SAN FRANCISCO—Maybe they should call it Wild Goose Chase Center. The Warriors were looking for their locker rooms—no one left a trail of bread crumbs—and they were looking for their rhythm.

  Maybe they also were looking for Kevin Durant, Andre Iguodala and Shaun Livingston, but unlike the rhythm they aren’t coming back.

  A new season—well, the prelude to a new season—and as everyone knows a new home, $2 billion Chase Center, on the edge of the Bay and a bit south of Oracle Park, where Saturday evening, the Dubs opened their exhibition season, getting  whumped by the Los Angeles Lakers, 123-101.

  The idea in exhibitions, we’re told, is not so much to win but to play everyone, especially the new kids—and the Warriors have a great many of them—to learn what they can or can’t do.

  But to start, Steve Kerr, about begin his sixth year as head coach, and quite probably his first without reaching the NBA finals, had to figure out where to go at the Chase after 47 years at the other Oracle (nee Oakland Coliseum Arena) across the Bay.

   “It’s a great building,” said Kerr, and certainly when you spend as much as was spent, it should be. “The place was packed,” (It was a sellout 18,064, which for those counting numbers is about 1,000 fewer than could pack Oracle Arena.)

“It seemed like everybody, including players, coaches and officials was looking around,” said Kerr. “Our first night here, and it just felt strange. We were used to Oracle

  “Before the game I didn’t know where to find my assistant coaches.”

  They were located. Unlike his offense.   

  Steph Curry was Steph Curry. That pro-am round with Phil Mickelson at the Safeway Open at Silverado in Napa, did nothing to hurt Steph’s overall accuracy, although he was just 1 of 5 on 3-pointers.  Curry, on court a shade under 18 minutes, ended up scoring a game-high 18.

“It’s still weird,” Curry said of playing at Chase. His historic first shot at Chase was perfectly planned, although not perfectly executed.  It was a 31-foot jumper that went maybe 31 feet, 6 inches

   “(The shot) was choreographed Friday,” said Curry, “to christen Chase Center the right way. Obviously it was an air ball, but I thought it was fitting to take a wild shot to get the building right.”

Jordan Poole, the Warriors first pick in this summer’s NBA draft, from Michigan (28th overall) made 4 of his 9 3-point attempts and scored 17.

  Early on, however, nobody shot well for the Dubs, who were down 18 points, 27-9, eight minutes into the game.

    So, yes, it’s a glorified workout, a test to see how your team plays and matches up. But with LeBron James (14 points) and Anthony Davis (13) controlling the inside, there was a sense the Warriors are in trouble—and will be until Klay Thompson comes back in February.

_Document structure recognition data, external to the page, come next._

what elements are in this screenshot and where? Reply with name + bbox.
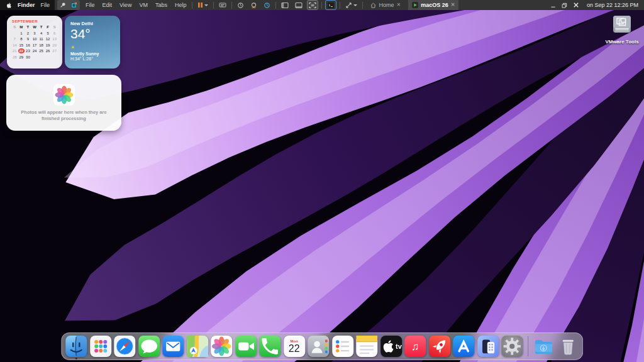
calendar-month-label: SEPTEMBER xyxy=(12,19,58,23)
vmware-menu-view[interactable]: View xyxy=(118,2,133,8)
tab-macos-26[interactable]: macOS 26 ✕ xyxy=(408,0,458,10)
tab-home-close-icon[interactable]: ✕ xyxy=(396,3,401,8)
dock: Mon 22 tv xyxy=(61,332,583,360)
dock-icon-finder[interactable] xyxy=(65,336,87,357)
calendar-date: 19 xyxy=(45,43,52,48)
dock-icon-facetime[interactable] xyxy=(235,336,257,357)
dock-icon-downloads-folder[interactable] xyxy=(533,336,554,357)
calendar-date: 11 xyxy=(38,36,45,41)
calendar-date xyxy=(51,55,58,60)
dock-icon-tv[interactable]: tv xyxy=(380,336,402,357)
suspend-vm-button[interactable] xyxy=(196,1,209,9)
calendar-date: 14 xyxy=(11,43,18,48)
calendar-date xyxy=(38,55,45,60)
calendar-date: 22 xyxy=(18,48,25,53)
active-app-name[interactable]: Finder xyxy=(18,2,35,8)
vmware-menu-edit[interactable]: Edit xyxy=(101,2,114,8)
vmware-fullscreen-toolbar: File Edit View VM Tabs Help xyxy=(55,0,644,10)
photos-widget[interactable]: Photos will appear here when they are fi… xyxy=(6,75,121,131)
dock-icon-contacts[interactable] xyxy=(308,336,329,357)
apple-menu-icon[interactable] xyxy=(6,2,12,9)
dock-icon-app-store[interactable] xyxy=(453,336,474,357)
ctrl-alt-del-icon[interactable] xyxy=(218,1,228,9)
dock-icon-photos[interactable] xyxy=(211,336,232,357)
stretch-dropdown-caret[interactable] xyxy=(353,4,357,6)
dock-icon-reminders[interactable] xyxy=(332,336,353,357)
calendar-date: 7 xyxy=(11,36,18,41)
calendar-date: 9 xyxy=(25,36,31,41)
stretch-guest-icon[interactable] xyxy=(344,1,358,9)
minimize-window-icon[interactable] xyxy=(550,3,556,8)
dock-icon-system-settings[interactable] xyxy=(501,336,523,357)
calendar-icon-day: 22 xyxy=(289,344,300,354)
tab-macos-26-close-icon[interactable]: ✕ xyxy=(451,3,455,8)
close-window-icon[interactable] xyxy=(573,2,579,8)
weather-high-low: H:34° L:26° xyxy=(70,57,114,61)
dock-icon-iphone-mirroring[interactable] xyxy=(477,336,499,357)
weather-widget[interactable]: New Delhi 34° ☀ Mostly Sunny H:34° L:26° xyxy=(65,16,120,69)
calendar-date: 21 xyxy=(11,48,18,53)
calendar-date: 13 xyxy=(51,36,58,41)
dock-icon-calendar[interactable]: Mon 22 xyxy=(284,336,305,357)
calendar-day-header: T xyxy=(25,25,31,30)
tab-home[interactable]: Home ✕ xyxy=(367,0,404,10)
dock-divider xyxy=(528,336,528,356)
calendar-widget[interactable]: SEPTEMBER SMTWTFS12345678910111213141516… xyxy=(7,16,62,69)
pin-toolbar-icon[interactable] xyxy=(58,1,67,9)
weather-location: New Delhi xyxy=(70,21,114,26)
calendar-date: 3 xyxy=(31,31,38,36)
show-library-icon[interactable] xyxy=(280,1,290,9)
calendar-date: 28 xyxy=(11,55,18,60)
calendar-date: 18 xyxy=(38,43,45,48)
vmware-logo-icon[interactable] xyxy=(69,1,79,9)
calendar-date: 16 xyxy=(25,43,31,48)
calendar-day-header: T xyxy=(38,25,45,30)
restore-window-icon[interactable] xyxy=(562,3,567,8)
vmware-menu-help[interactable]: Help xyxy=(173,2,189,8)
dock-icon-phone[interactable] xyxy=(259,336,280,357)
vmware-menu-file[interactable]: File xyxy=(84,2,97,8)
calendar-date: 24 xyxy=(31,48,38,53)
calendar-day-header: F xyxy=(45,25,52,30)
dock-icon-music[interactable]: ♫ xyxy=(404,336,426,357)
console-view-icon[interactable] xyxy=(326,1,336,9)
dock-icon-trash[interactable] xyxy=(557,336,579,357)
desktop-icon-label: VMware Tools xyxy=(602,39,641,45)
calendar-date: 20 xyxy=(51,43,58,48)
apple-logo-glyph xyxy=(380,336,395,357)
calendar-date: 29 xyxy=(18,55,25,60)
snapshot-manager-icon[interactable] xyxy=(262,1,272,9)
calendar-date: 25 xyxy=(38,48,45,53)
calendar-date: 2 xyxy=(25,31,31,36)
calendar-date: 23 xyxy=(25,48,31,53)
tab-home-label: Home xyxy=(379,2,394,8)
calendar-date: 15 xyxy=(18,43,25,48)
revert-snapshot-icon[interactable] xyxy=(249,1,258,9)
dock-icon-maps[interactable] xyxy=(187,336,208,357)
sun-icon: ☀ xyxy=(70,45,114,50)
calendar-grid: SMTWTFS123456789101112131415161718192021… xyxy=(11,25,58,60)
tv-icon-label: tv xyxy=(396,343,402,350)
calendar-date: 1 xyxy=(18,31,25,36)
show-thumbnail-bar-icon[interactable] xyxy=(294,1,304,9)
calendar-date xyxy=(11,31,18,36)
desktop-icon-vmware-tools[interactable]: VMware Tools xyxy=(602,15,641,45)
vmware-menu-tabs[interactable]: Tabs xyxy=(153,2,169,8)
calendar-date xyxy=(31,55,38,60)
dock-icon-safari[interactable] xyxy=(114,336,135,357)
dock-icon-mail[interactable] xyxy=(162,336,184,357)
menu-bar-clock[interactable]: on Sep 22 12:26 PM xyxy=(587,2,641,8)
dock-icon-notes[interactable] xyxy=(356,336,377,357)
dock-icon-messages[interactable] xyxy=(138,336,160,357)
home-icon xyxy=(370,3,376,8)
calendar-day-header: M xyxy=(18,25,25,30)
take-snapshot-icon[interactable] xyxy=(236,1,245,9)
dock-icon-games[interactable] xyxy=(429,336,450,357)
fullscreen-mode-icon[interactable] xyxy=(308,1,318,9)
music-note-glyph: ♫ xyxy=(411,341,419,352)
suspend-dropdown-caret[interactable] xyxy=(204,4,208,6)
dock-icon-launchpad[interactable] xyxy=(90,336,111,357)
vmware-menu-vm[interactable]: VM xyxy=(137,2,150,8)
menu-file[interactable]: File xyxy=(41,2,50,8)
photos-widget-message: Photos will appear here when they are fi… xyxy=(17,109,111,122)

  Klay was on the bench, in uniform, and when shown on the big screen received a deserved ovation but because of the knee injury incurred in the finals last June still is unable to compete or even run.

  D’Angelo Russell, who came in the trade for Durant from Brooklyn, started where Klay would have been, at the other guard spot, and had  just 4 points.

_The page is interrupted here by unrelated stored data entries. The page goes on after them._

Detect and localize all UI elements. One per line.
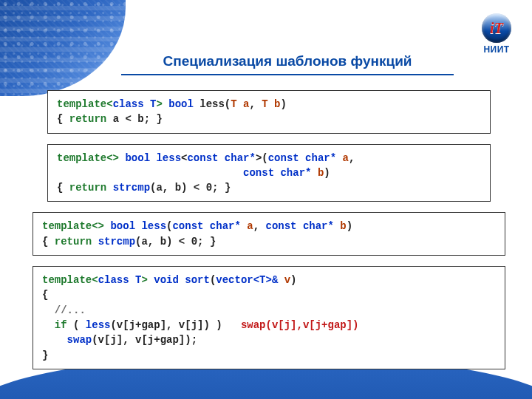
slide-title: Специализация шаблонов функций xyxy=(121,53,454,75)
code-block-specialized-less-deduced: template<> bool less(const char* a, cons… xyxy=(33,212,505,256)
code-block-sort-usage: template<class T> void sort(vector<T>& v… xyxy=(33,266,505,369)
logo-badge-icon: iT xyxy=(482,13,511,43)
code-block-generic-less: template<class T> bool less(T a, T b) { … xyxy=(47,90,491,134)
slide-content: Специализация шаблонов функций template<… xyxy=(0,0,532,369)
code-block-specialized-less-explicit: template<> bool less<const char*>(const … xyxy=(47,144,491,202)
logo-label: НИИТ xyxy=(482,44,511,55)
brand-logo: iT НИИТ xyxy=(482,13,511,55)
logo-monogram: iT xyxy=(490,20,503,37)
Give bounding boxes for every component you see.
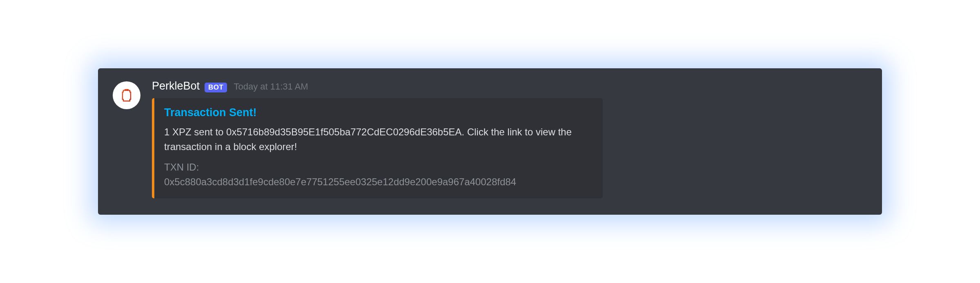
- bot-avatar-icon: [118, 87, 135, 103]
- txn-id-label: TXN ID:: [164, 160, 593, 175]
- message-content: PerkleBot BOT Today at 11:31 AM Transact…: [152, 80, 867, 198]
- user-avatar[interactable]: [113, 81, 140, 109]
- message-header: PerkleBot BOT Today at 11:31 AM: [152, 80, 867, 92]
- bot-badge: BOT: [205, 83, 227, 92]
- embed-description: 1 XPZ sent to 0x5716b89d35B95E1f505ba772…: [164, 125, 593, 154]
- message-embed: Transaction Sent! 1 XPZ sent to 0x5716b8…: [152, 98, 603, 198]
- txn-id-value: 0x5c880a3cd8d3d1fe9cde80e7e7751255ee0325…: [164, 175, 593, 189]
- discord-message: PerkleBot BOT Today at 11:31 AM Transact…: [98, 68, 882, 215]
- username[interactable]: PerkleBot: [152, 80, 200, 92]
- embed-title[interactable]: Transaction Sent!: [164, 106, 593, 119]
- message-timestamp: Today at 11:31 AM: [234, 81, 308, 92]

 “For the most part,” said Curry of Russell joining him in the backcourt, “it’s getting him used to when we don’t call plays. It’s our second nature. Our reads, spacing and overall expectations. I told him there’s nothing he needs to change about the way he plays.”

 If there is anything Poole or Eric Paschal, the 6-foot-7 forward from Fordham, selected in the second round of the 2019 draft, need to change it wasn’t apparent.

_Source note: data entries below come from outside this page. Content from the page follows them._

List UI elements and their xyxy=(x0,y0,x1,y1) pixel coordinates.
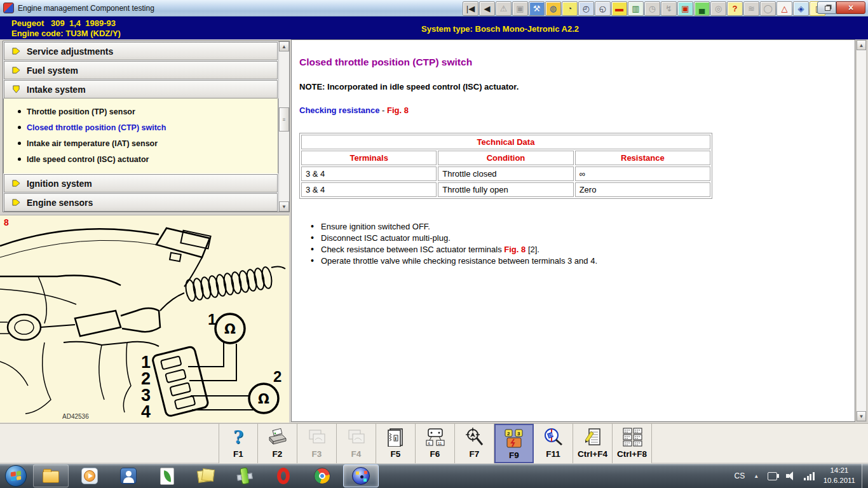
taskbar-app-autodata-active[interactable] xyxy=(343,464,379,487)
table-title: Technical Data xyxy=(301,135,710,149)
sidebar-section-fuel-system[interactable]: Fuel system xyxy=(4,61,278,79)
taskbar-app-quill-editor[interactable] xyxy=(149,464,185,487)
taskbar-app-green-phone[interactable] xyxy=(227,464,262,487)
window-icon[interactable]: ▣ xyxy=(512,1,528,16)
scroll-up-icon[interactable]: ▲ xyxy=(279,41,289,51)
sidebar-section-engine-sensors[interactable]: Engine sensors xyxy=(4,193,278,212)
sidebar-scrollbar[interactable]: ▲ ≡ ▼ xyxy=(278,41,289,212)
help-car-icon[interactable]: ? xyxy=(727,1,743,16)
sidebar-section-ignition-system[interactable]: Ignition system xyxy=(4,174,278,193)
tire-icon[interactable]: ◎ xyxy=(710,1,726,16)
scrollbar-thumb[interactable]: ≡ xyxy=(279,107,289,132)
signal-strength-icon[interactable] xyxy=(804,472,815,480)
close-button[interactable]: × xyxy=(836,1,865,14)
taskbar-app-chrome[interactable] xyxy=(304,464,340,487)
ctrl-f8-data-lists-button[interactable]: Ctrl+F8 xyxy=(613,424,652,463)
step-text: Operate throttle valve while checking re… xyxy=(321,256,597,266)
volume-icon[interactable] xyxy=(786,471,796,480)
back-icon[interactable]: ◀ xyxy=(479,1,495,16)
document-scrollbar[interactable]: ▲ ▼ xyxy=(856,39,867,422)
scroll-down-icon[interactable]: ▼ xyxy=(857,411,866,421)
figure-reference-link[interactable]: Fig. 8 xyxy=(504,245,526,254)
engine-globe-icon[interactable]: ◍ xyxy=(545,1,561,16)
f5-component-button[interactable]: I F5 xyxy=(376,424,416,463)
ctrl-f4-edit-button[interactable]: Ctrl+F4 xyxy=(573,424,613,463)
figure-reference-link[interactable]: Fig. 8 xyxy=(387,105,409,115)
fn-label: F9 xyxy=(509,451,519,460)
collapsed-arrow-icon xyxy=(12,47,20,55)
gauge-dim-icon[interactable]: ◷ xyxy=(644,1,660,16)
f2-print-button[interactable]: F2 xyxy=(258,424,297,463)
dual-gauge-icon[interactable]: ◵ xyxy=(595,1,611,16)
section-label: Fuel system xyxy=(27,65,78,76)
column-header-resistance: Resistance xyxy=(575,151,710,165)
item-label: Idle speed control (ISC) actuator xyxy=(27,155,149,164)
list-item: Operate throttle valve while checking re… xyxy=(311,256,855,266)
car-icon[interactable]: ▄ xyxy=(694,1,710,16)
taskbar-app-messenger[interactable] xyxy=(111,464,146,487)
list-item: Ensure ignition switched OFF. xyxy=(311,222,855,231)
show-desktop-button[interactable] xyxy=(862,464,868,488)
technical-data-table: Technical Data Terminals Condition Resis… xyxy=(299,133,712,199)
vehicle-lift-icon[interactable]: ▥ xyxy=(628,1,644,16)
sidebar-item-isc-actuator[interactable]: Idle speed control (ISC) actuator xyxy=(4,151,278,167)
collapsed-arrow-icon xyxy=(12,179,20,187)
section-label: Intake system xyxy=(27,85,86,95)
spark-plug-icon[interactable]: ↯ xyxy=(661,1,677,16)
show-hidden-icons-chevron[interactable]: ▲ xyxy=(754,473,759,479)
f11-search-component-button[interactable]: 19 F11 xyxy=(534,424,573,463)
app-icon xyxy=(3,3,14,13)
collapsed-arrow-icon xyxy=(12,66,20,74)
f3-previous-figure-button[interactable]: F3 xyxy=(297,424,337,463)
bullet-icon xyxy=(18,158,21,161)
document-pane: Closed throttle position (CTP) switch NO… xyxy=(291,39,855,422)
diagnostic-tape-icon[interactable]: ▬ xyxy=(611,1,627,16)
scroll-down-icon[interactable]: ▼ xyxy=(279,201,289,212)
language-indicator[interactable]: CS xyxy=(735,471,745,480)
start-button[interactable] xyxy=(5,465,27,487)
column-header-terminals: Terminals xyxy=(301,151,437,165)
network-plug-icon[interactable] xyxy=(768,472,777,480)
oval-icon[interactable]: ◯ xyxy=(760,1,776,16)
sidebar-item-iat-sensor[interactable]: Intake air temperature (IAT) sensor xyxy=(4,135,278,151)
f1-help-button[interactable]: ? F1 xyxy=(219,424,258,463)
mouse-select-icon[interactable]: ◔ xyxy=(562,1,578,16)
taskbar-app-opera[interactable] xyxy=(266,464,301,487)
component-test-icon[interactable]: ▣ xyxy=(677,1,693,16)
media-player-icon xyxy=(81,468,98,484)
taskbar-app-sticky-notes[interactable] xyxy=(188,464,224,487)
section-label: Engine sensors xyxy=(27,198,93,208)
accordion: Service adjustments Fuel system Intake s… xyxy=(3,41,278,212)
component-page-icon: I xyxy=(387,425,405,449)
clock[interactable]: 14:21 10.6.2011 xyxy=(824,466,855,485)
windows-logo-icon xyxy=(11,471,21,481)
abs-warning-icon[interactable]: △ xyxy=(776,1,792,16)
bullet-icon xyxy=(18,110,21,113)
warning-icon[interactable]: ⚠ xyxy=(496,1,512,16)
fn-label: Ctrl+F4 xyxy=(578,449,607,459)
tools-icon[interactable]: ⚒ xyxy=(529,1,545,16)
f4-next-figure-button[interactable]: F4 xyxy=(337,424,376,463)
taskbar-app-media-player[interactable] xyxy=(72,464,107,487)
f9-component-test-button[interactable]: 23 F9 xyxy=(494,424,534,463)
first-page-icon[interactable]: |◀ xyxy=(463,1,478,16)
screen: Engine management Component testing |◀ ◀… xyxy=(0,0,868,488)
item-label: Throttle position (TP) sensor xyxy=(27,107,135,116)
restore-button[interactable] xyxy=(817,1,836,14)
gauge-icon[interactable]: ◴ xyxy=(578,1,594,16)
sidebar-item-tp-sensor[interactable]: Throttle position (TP) sensor xyxy=(4,104,278,119)
scroll-up-icon[interactable]: ▲ xyxy=(857,40,866,50)
system-tray: CS ▲ 14:21 10.6.2011 xyxy=(735,464,868,488)
wave-icon[interactable]: ≋ xyxy=(743,1,759,16)
table-row: 3 & 4 Throttle fully open Zero xyxy=(301,182,710,197)
fn-label: F1 xyxy=(233,449,243,459)
taskbar-app-explorer[interactable] xyxy=(33,464,69,487)
page-title: Closed throttle position (CTP) switch xyxy=(299,57,855,68)
sidebar-section-service-adjustments[interactable]: Service adjustments xyxy=(4,42,278,60)
engine-cloud-icon[interactable]: ◈ xyxy=(793,1,809,16)
f6-connector-button[interactable]: 611 F6 xyxy=(416,424,455,463)
sidebar-item-ctp-switch[interactable]: Closed throttle position (CTP) switch xyxy=(4,119,278,135)
sidebar-section-intake-system[interactable]: Intake system xyxy=(4,80,278,98)
meter-1-label: 1 xyxy=(208,311,216,328)
f7-locate-button[interactable]: F7 xyxy=(455,424,494,463)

  “I thought they both played well,” said Kerr of Poole and Paschal.”They both showed their skill and ability. Jordan, obviously, we drafted him for his ability to put the ball in the basket. You can see his confidence,”

  Poole was asked to reflect on his first—albeit unofficial—NBA game of what very well could be a long career. “It’s insane,” he said of the movement. ‘Especially coming from the Big Ten, where everybody just kind of sits at the elbow. There’s a lot of length and a lot of speed and quickness.”

 Let us communicate with Draymond Green about the building (Chase) and the Warriors rebuilding

  “Nothing,” said Green when asked who or what stood out. “Nice arena. But it’s still a basketball court though.”

    No argument here.

For A’s, the crowd (54,005) was great, the game less so

OAKLAND—There they were, the other team, the Tampa Bay Rays, the cheapest team in baseball, the most stunning team in baseball.,  There they were celebrating, leaping around, embracing, dancing on the A’s field.

  First they stole the Athletics’ style, the home run ball. Then Wednesday night they stole the American League Wild Card game, beating Oakland, 5-1.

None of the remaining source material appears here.